Il progetto è regolato da una convenzione che vede tra i suoi attori un team interaziendale che prevede per l’azienda Asl Toscana Centro la dottoressa Marzia Giaccardi, responsabile del progetto stesso e la dottoressa Tania Chechi e per il Meyer il professor Jacopo Olivotto, responsabile della Cardiologia Pediatrica e della Transizione del Meyer, assieme al dottor Giulio Porcedda e al dottor Mattia Zampieri.

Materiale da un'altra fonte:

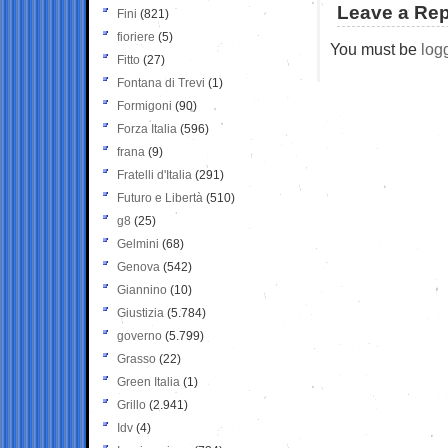
Leave a Rep
Fini
(821)
fioriere
(5)
You must be
log
Fitto
(27)
Fontana di Trevi
(1)
Formigoni
(90)
Forza Italia
(596)
frana
(9)
Fratelli d'Italia
(291)
Futuro e Libertà
(510)
g8
(25)
Gelmini
(68)
Genova
(542)
Giannino
(10)
Giustizia
(5.784)
governo
(5.799)
Grasso
(22)
Green Italia
(1)
Grillo
(2.941)
Idv
(4)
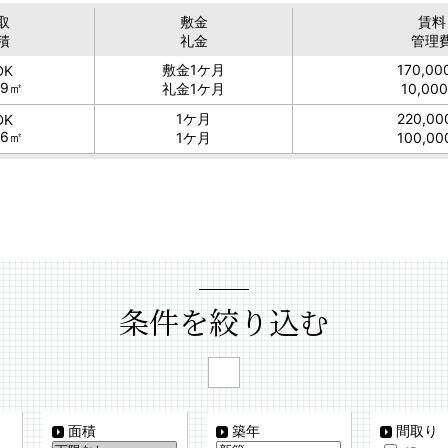
取
敷金
賃料
積
礼金
管理
敷金
1ケ月
170,0
DK
59㎡
礼金
1ケ月
10,00
1ケ月
220,0
DK
86㎡
1ケ月
100,0
条件を絞り込む
面積
築年
間取り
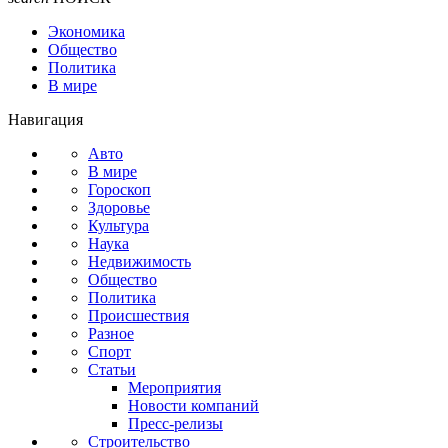
Экономика
Общество
Политика
В мире
Навигация
Авто
В мире
Гороскоп
Здоровье
Культура
Наука
Недвижимость
Общество
Политика
Происшествия
Разное
Спорт
Статьи
Мероприятия
Новости компаний
Пресс-релизы
Строительство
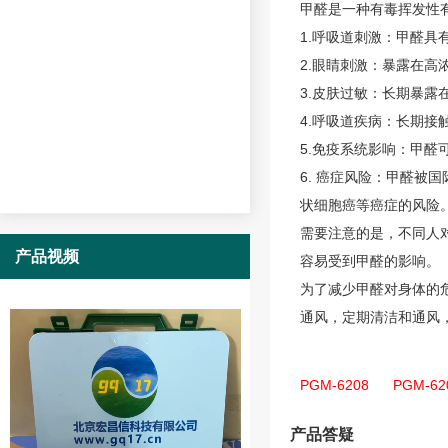
甲醛是一种有毒挥发性
1.呼吸道刺激：甲醛
2.眼睛刺激：暴露在
3.皮肤过敏：长期暴
4.呼吸道疾病：长期
5.免疫系统影响：甲
6. 癌症风险：甲醛被国
状细胞癌等癌症的风险
需要注意的是，不同人
产品视频
容易受到甲醛的影响。
为了减少甲醛对身体的
通风，定期清洁和通风
PGM-6208
PGM-
产品答疑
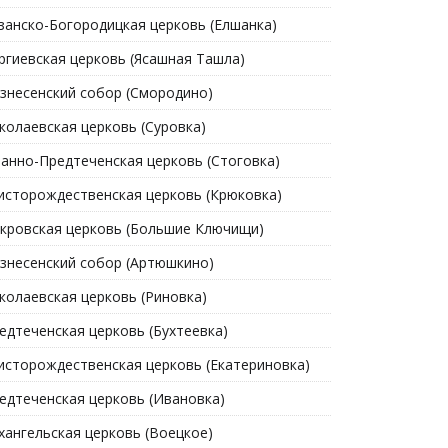
занско-Богородицкая церковь (Елшанка)
ргиевская церковь (Ясашная Ташла)
знесенский собор (Смородино)
колаевская церковь (Суровка)
анно-Предтеченская церковь (Стоговка)
исторождественская церковь (Крюковка)
кровская церковь (Большие Ключищи)
знесенский собор (Артюшкино)
колаевская церковь (Риновка)
едтеченская церковь (Бухтеевка)
исторождественская церковь (Екатериновка)
едтеченская церковь (Ивановка)
хангельская церковь (Воецкое)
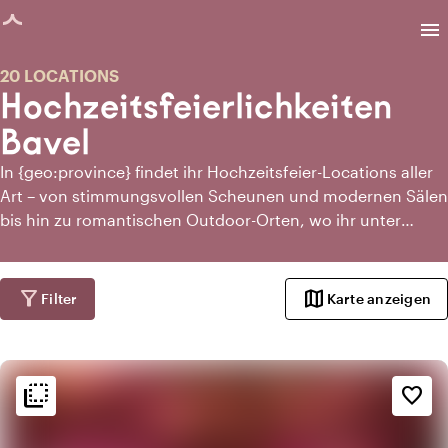
eite geladen
menu
20 LOCATIONS
Hochzeitsfeierlichkeiten
Bavel
In {geo:province} findet ihr Hochzeitsfeier-Locations aller
Art – von stimmungsvollen Scheunen und modernen Sälen
bis hin zu romantischen Outdoor-Orten, wo ihr unter
funkelnden Sternen tanzt. Hier findet ihr Locations, die
perfekt für Feste gemacht sind: mit Raum für Musik, Licht,
Styling und einer natürlichen Dynamik vom Toast bis zur
filter_alt
map
Filter
Karte anzeigen
Tanzfläche. In {geo:province} warten Hochzeitsfeier-
Locations, die den Abend ebenso unvergesslich machen
wie euer Ja-Wort.
flip_to_back
flip_to_back
Ambiente und Ästhetik
favorite_border
check_box_outline_blank
Basic
info
Ländlich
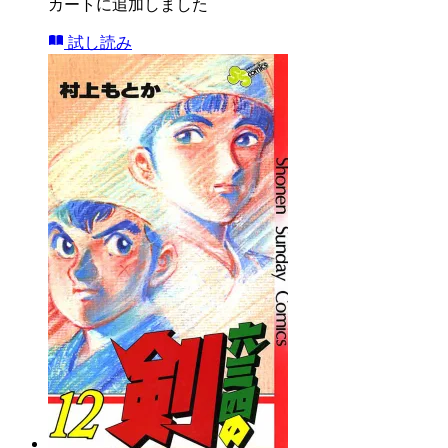
カートに追加しました
試し読み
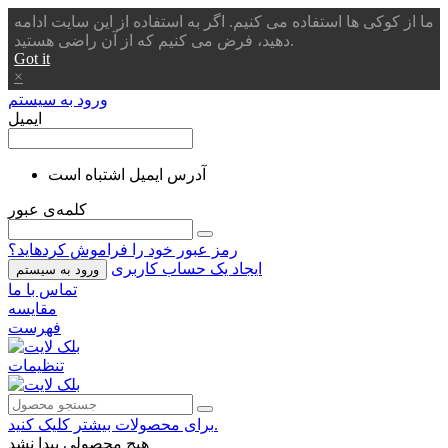
ما از کوکی ها استفاده می کنیم. اگر به استفاده از این سایت ادامه
دهید، فرض می کنیم که از آن راضی هستید.
Got it
×
ورود به سیستم
ایمیل
آدرس ایمیل اشتباه است
کلمه‌ی عبور
رمز عبور خود را فراموش کردهاید؟
ایجاد یک حساب کاربری
ورود به سیستم
تماس با ما
مقایسه
فهرست
تنظیمات
برای محصولات بیشتر کلیک کنید.
هیچ محصولی پیدا نشد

Nell’ultimo anno, nell’ambito di questo programma, sono state condotte più di 100 procedure interventistiche, soprattutto ablazioni di aritmie ed impianti di defibrillatori e pacemaker, nonché attività ambulatoriali sia per le aritmie tachicardiche che bradicardiche. Tra queste ultime ha preso vita l’ambulatorio della sincope in sinergia con la Neurologia guidata dal professor Renzo Guerrini. Il progetto Ape rappresenta una risposta valida alla popolazione in termini di cura delle aritmie e apre la possibilità per i pazienti pediatrici di riprendere la loro normale vita, compresa quella sportiva, abbandonando quasi sempre terapie farmacologiche mal accettate dei giovani pazienti e spesso non prive da complicanze.